- What this task involves -
All entries below are to be copied precisely as they appear.

- Source records -

----------------------------------------

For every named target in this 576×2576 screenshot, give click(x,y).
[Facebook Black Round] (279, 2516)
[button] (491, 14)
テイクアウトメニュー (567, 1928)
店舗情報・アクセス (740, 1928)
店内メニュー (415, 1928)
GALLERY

----------------------------------------

- Answer below -
For every named target in this 576×2576 screenshot, give click(x,y).
[Facebook Black Round] (279, 2516)
[button] (491, 14)
テイクアウトメニュー (567, 1928)
店舗情報・アクセス (740, 1928)
店内メニュー (415, 1928)
GALLERY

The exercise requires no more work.